In biology, a cirrus (/ˈsirəs/ SIRR-əs, : cirri, /ˈsɪraɪ/ SIRR-eye, from the Latin cirrus meaning a curl-like tuft or fringe) is a long, thin structure in an animal similar to a tentacle but generally lacking the tentacle's strength, flexibility, thickness, and sensitivity.

In the sheep liver fluke, for example, the cirrus is the worm's muscular penis and when not in use is retained within a cirrus sac or pouch near the animal's head. The same structure exists in the various Taenia species of tapeworm. In the clam worms, however, the cirrus is the tentacular process or growth on each of the feet (parpodia), either the dorsal cirrus or the ventral cirrus, and has nothing to do with reproduction.

Among the bristleworms, a cirrus is a tentacular growth near the head or notopodium containing sense organs and may be either dorsal, ventral, or lamellar. Among the ribbonworms, the caudal cirrus is a small thread-like growth at the posterior end of the worm.

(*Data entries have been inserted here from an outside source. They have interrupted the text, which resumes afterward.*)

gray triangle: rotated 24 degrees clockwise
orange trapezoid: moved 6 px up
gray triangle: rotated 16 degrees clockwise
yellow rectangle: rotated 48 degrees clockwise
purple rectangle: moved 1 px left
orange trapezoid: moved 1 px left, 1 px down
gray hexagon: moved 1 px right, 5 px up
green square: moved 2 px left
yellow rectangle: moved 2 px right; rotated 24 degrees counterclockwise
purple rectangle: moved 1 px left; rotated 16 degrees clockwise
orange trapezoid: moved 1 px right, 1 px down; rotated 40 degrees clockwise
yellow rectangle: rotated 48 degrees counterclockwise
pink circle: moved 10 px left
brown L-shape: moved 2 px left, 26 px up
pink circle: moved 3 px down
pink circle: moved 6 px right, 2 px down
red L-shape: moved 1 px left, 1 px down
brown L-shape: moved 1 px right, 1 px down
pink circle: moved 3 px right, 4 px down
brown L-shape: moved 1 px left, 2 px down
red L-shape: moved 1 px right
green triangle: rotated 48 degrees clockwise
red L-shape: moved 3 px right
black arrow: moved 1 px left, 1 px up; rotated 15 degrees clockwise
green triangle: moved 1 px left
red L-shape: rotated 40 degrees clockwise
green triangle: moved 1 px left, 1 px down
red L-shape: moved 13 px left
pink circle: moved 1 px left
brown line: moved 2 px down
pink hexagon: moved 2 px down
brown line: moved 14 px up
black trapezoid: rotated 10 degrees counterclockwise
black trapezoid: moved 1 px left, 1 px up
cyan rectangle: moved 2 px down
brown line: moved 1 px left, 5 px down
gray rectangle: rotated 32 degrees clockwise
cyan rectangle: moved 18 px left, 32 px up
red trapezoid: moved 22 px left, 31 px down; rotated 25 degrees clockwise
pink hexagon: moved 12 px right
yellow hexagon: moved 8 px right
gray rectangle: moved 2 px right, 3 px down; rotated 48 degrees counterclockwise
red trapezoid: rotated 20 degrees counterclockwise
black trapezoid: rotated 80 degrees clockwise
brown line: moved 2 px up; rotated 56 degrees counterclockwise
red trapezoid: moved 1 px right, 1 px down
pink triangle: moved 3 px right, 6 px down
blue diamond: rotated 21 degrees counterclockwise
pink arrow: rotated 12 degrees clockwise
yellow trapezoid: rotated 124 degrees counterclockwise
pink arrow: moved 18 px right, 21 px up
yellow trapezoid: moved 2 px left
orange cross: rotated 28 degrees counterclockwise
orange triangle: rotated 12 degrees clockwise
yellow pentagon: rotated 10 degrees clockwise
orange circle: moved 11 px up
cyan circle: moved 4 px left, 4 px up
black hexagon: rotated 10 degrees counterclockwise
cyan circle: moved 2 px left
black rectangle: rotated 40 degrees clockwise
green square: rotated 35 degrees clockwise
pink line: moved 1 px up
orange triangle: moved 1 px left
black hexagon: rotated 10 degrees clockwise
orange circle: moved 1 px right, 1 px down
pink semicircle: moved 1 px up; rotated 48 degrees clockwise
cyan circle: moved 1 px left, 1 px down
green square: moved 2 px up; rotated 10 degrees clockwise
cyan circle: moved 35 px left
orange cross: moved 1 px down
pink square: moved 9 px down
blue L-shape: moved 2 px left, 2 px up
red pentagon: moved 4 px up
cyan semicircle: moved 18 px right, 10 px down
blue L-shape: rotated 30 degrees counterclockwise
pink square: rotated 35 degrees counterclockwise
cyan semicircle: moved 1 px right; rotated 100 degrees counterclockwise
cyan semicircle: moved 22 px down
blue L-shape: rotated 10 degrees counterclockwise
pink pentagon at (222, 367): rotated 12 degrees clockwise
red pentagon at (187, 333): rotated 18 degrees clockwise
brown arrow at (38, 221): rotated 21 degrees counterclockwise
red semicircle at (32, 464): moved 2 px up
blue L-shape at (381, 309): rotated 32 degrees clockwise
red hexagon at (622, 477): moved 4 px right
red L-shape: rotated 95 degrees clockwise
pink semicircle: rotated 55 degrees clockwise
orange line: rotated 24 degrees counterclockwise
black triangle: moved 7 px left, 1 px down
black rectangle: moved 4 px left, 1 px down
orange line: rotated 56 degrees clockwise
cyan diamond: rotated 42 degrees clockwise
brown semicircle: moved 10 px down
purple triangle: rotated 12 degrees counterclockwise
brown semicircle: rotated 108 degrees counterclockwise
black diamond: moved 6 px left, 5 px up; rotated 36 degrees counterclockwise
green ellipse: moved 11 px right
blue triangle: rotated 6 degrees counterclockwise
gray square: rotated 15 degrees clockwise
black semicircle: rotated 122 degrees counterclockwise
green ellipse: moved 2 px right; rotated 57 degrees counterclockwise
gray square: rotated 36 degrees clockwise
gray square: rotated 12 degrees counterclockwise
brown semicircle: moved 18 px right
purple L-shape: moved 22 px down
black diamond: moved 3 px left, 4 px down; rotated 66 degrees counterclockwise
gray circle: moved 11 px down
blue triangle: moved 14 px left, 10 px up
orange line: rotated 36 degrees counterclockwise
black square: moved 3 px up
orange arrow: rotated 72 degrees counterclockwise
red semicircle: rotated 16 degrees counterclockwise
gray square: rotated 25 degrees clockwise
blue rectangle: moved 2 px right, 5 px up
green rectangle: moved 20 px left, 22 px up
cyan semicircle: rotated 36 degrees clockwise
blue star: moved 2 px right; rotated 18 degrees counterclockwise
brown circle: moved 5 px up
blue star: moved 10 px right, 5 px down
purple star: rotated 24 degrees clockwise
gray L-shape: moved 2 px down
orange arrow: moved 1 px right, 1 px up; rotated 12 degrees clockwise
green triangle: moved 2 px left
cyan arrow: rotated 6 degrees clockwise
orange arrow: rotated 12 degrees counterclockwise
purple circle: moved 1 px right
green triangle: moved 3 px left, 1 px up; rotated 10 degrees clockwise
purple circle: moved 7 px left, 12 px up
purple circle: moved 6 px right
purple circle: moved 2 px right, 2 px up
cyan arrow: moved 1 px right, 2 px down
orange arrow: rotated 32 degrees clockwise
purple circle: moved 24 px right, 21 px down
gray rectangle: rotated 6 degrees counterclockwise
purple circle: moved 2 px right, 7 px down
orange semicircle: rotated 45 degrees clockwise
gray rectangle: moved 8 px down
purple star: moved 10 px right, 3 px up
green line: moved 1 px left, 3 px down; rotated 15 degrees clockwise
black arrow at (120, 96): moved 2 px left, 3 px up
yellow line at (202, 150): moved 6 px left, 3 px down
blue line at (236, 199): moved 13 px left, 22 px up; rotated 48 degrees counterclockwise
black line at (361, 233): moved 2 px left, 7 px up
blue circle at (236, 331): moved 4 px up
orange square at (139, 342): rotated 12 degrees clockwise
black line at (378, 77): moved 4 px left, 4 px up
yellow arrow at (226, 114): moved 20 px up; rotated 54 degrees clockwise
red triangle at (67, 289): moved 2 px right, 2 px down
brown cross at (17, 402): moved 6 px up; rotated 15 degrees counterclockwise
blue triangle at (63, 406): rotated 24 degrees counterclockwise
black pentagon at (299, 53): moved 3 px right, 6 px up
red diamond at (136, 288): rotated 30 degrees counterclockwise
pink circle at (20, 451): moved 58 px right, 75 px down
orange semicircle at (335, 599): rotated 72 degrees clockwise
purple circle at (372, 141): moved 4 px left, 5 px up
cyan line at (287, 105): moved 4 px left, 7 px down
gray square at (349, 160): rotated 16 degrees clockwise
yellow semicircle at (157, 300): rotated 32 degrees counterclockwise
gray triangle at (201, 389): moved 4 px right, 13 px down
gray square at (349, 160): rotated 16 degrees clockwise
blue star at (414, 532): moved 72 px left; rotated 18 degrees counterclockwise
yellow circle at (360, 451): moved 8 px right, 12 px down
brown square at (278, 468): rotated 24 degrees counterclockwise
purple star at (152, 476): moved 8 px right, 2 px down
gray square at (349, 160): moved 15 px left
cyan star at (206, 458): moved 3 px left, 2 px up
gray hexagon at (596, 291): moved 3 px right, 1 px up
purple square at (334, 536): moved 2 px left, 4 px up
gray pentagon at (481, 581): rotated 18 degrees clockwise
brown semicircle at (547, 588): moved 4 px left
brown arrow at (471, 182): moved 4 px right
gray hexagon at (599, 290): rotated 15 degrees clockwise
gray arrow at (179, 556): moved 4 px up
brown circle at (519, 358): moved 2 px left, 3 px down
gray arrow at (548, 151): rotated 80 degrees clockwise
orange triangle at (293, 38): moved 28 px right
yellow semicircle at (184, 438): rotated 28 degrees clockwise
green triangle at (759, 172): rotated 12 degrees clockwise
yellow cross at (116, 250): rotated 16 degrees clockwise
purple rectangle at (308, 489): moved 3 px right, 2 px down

Among feather stars or barnacles, a cirrus is a long slender gripping or feeding appendage.

In sea lilies, the cirri are the thin strands that line the animal's stalk. Among the tube blennies, a cirrus is a long growth extending from above the eye (a supraorbital cirrus) or extending below the neck-region (a nuchal cirrus). In a nautilus, each of the animal's tentacles is composed of a thin flexible cirrus and the corresponding hardened and protective cirrus sheath into which the cirri may be withdrawn.